### Problem
The reply should hold only the lines below beginning at the one with "Person in Char" and ending at the one with "supports the validation of these", copied exactly, with every picture left out.

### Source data

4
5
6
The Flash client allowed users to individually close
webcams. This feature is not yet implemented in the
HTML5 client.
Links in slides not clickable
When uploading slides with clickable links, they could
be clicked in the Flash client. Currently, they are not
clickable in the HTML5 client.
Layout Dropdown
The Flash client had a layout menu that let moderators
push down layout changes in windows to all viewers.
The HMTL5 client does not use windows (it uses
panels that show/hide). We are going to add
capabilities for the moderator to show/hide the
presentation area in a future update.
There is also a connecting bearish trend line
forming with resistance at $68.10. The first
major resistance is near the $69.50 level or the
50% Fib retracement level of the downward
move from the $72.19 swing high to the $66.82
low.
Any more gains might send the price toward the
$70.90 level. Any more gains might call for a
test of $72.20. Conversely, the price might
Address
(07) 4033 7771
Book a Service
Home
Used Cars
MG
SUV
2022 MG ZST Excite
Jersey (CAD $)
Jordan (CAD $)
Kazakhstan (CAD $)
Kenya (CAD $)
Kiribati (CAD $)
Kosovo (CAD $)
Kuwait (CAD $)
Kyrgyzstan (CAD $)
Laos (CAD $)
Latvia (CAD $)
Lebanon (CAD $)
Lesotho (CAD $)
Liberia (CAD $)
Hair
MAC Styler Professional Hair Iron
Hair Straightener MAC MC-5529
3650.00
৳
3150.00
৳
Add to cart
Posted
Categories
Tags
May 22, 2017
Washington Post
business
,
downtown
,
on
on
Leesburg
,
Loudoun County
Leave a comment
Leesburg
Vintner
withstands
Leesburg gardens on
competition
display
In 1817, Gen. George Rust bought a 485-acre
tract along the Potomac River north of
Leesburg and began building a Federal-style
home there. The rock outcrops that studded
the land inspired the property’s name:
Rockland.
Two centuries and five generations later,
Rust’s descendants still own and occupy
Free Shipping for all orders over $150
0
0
...
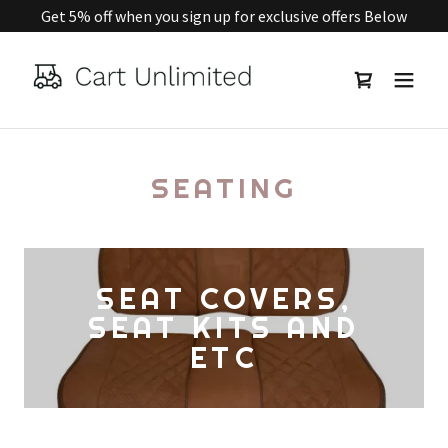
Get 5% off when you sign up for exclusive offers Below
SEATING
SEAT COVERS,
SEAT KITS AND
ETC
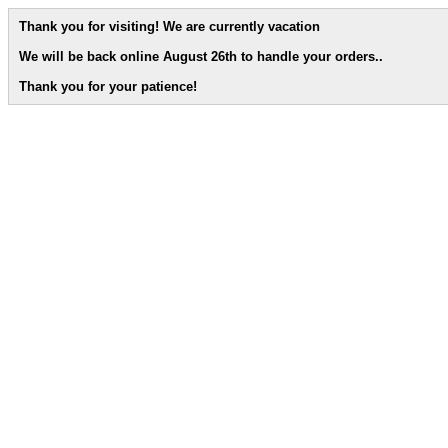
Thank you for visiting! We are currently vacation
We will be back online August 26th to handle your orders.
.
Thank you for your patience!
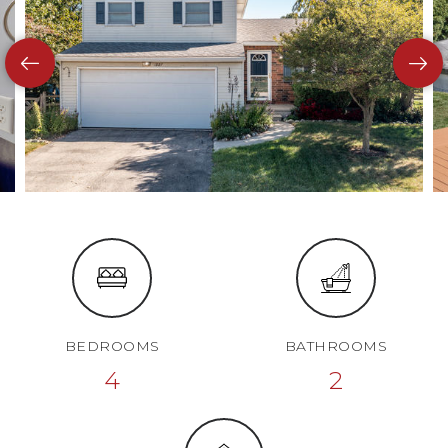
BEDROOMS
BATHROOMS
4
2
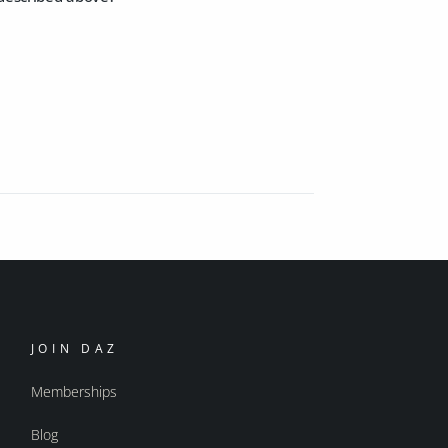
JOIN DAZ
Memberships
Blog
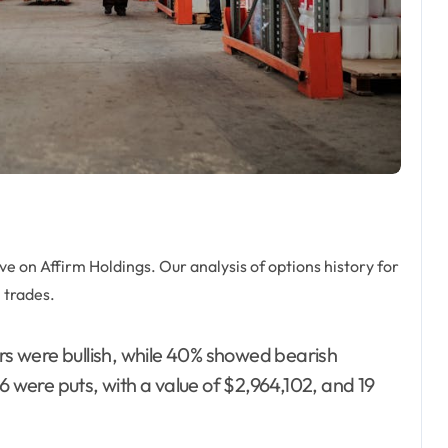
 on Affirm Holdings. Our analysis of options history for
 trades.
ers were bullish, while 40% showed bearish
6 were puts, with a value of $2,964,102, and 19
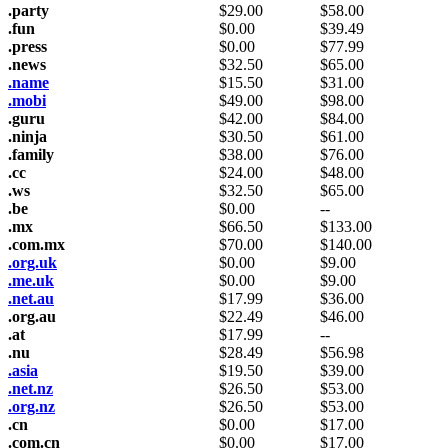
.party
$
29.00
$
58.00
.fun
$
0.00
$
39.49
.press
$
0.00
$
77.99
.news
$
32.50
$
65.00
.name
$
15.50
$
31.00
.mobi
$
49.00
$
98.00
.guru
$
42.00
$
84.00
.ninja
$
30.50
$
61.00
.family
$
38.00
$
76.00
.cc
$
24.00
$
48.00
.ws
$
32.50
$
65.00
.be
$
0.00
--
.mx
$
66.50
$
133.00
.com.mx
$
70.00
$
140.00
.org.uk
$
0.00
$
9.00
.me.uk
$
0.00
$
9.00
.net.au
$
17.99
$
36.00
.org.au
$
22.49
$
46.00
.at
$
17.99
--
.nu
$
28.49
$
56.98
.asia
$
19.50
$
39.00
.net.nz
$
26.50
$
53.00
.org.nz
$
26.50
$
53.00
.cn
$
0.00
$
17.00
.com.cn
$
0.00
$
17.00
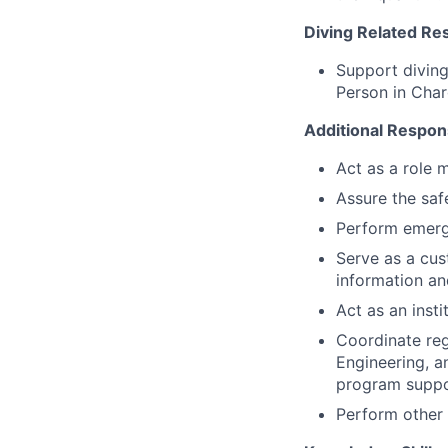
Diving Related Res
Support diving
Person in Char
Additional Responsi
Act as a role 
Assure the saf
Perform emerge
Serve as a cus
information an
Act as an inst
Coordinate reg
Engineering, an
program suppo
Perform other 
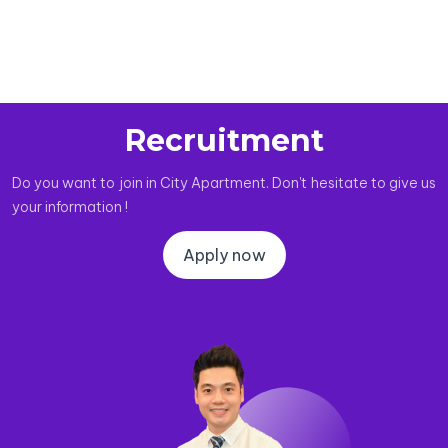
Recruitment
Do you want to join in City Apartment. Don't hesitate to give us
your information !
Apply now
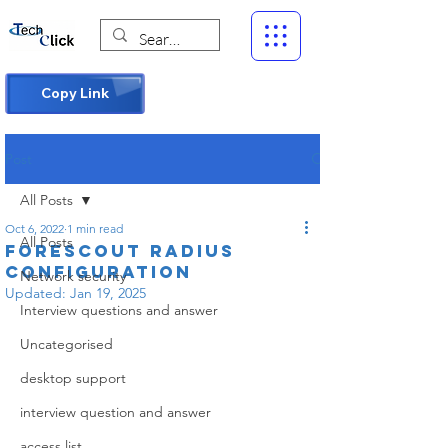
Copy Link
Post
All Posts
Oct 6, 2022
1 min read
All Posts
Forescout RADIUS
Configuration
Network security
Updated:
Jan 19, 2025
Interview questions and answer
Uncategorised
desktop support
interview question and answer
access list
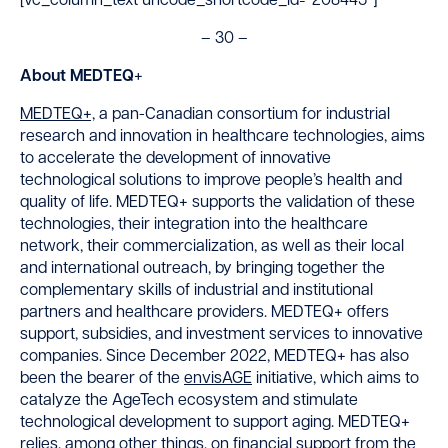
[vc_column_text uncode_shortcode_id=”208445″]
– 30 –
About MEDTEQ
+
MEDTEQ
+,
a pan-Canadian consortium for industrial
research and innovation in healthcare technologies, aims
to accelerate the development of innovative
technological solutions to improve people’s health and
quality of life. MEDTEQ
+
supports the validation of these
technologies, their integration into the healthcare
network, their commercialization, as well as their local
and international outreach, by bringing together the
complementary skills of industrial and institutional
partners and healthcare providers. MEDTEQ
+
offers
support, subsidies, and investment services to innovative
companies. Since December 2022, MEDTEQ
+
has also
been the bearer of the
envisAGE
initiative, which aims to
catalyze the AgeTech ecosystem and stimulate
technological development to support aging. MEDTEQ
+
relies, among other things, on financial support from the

### Answer section
Person in Char
Additional Responsi
Act as a role 
Assure the saf
Perform emerge
Serve as a cus
information an
Act as an inst
Coordinate reg
Engineering, an
program suppo
Perform other 
Recruitment
Do you want to join in City Apartment. Don't hesitate to give us
your information !
Apply now
Copy Link
Post
All Posts
Oct 6, 2022
1 min read
All Posts
Forescout RADIUS
Configuration
Network security
Updated:
Jan 19, 2025
Interview questions and answer
Uncategorised
desktop support
interview question and answer
access list
[vc_column_text uncode_shortcode_id=”208445″]
– 30 –
About MEDTEQ
+
MEDTEQ
+,
a pan-Canadian consortium for industrial
research and innovation in healthcare technologies, aims
to accelerate the development of innovative
technological solutions to improve people’s health and
quality of life. MEDTEQ
+
supports the validation of these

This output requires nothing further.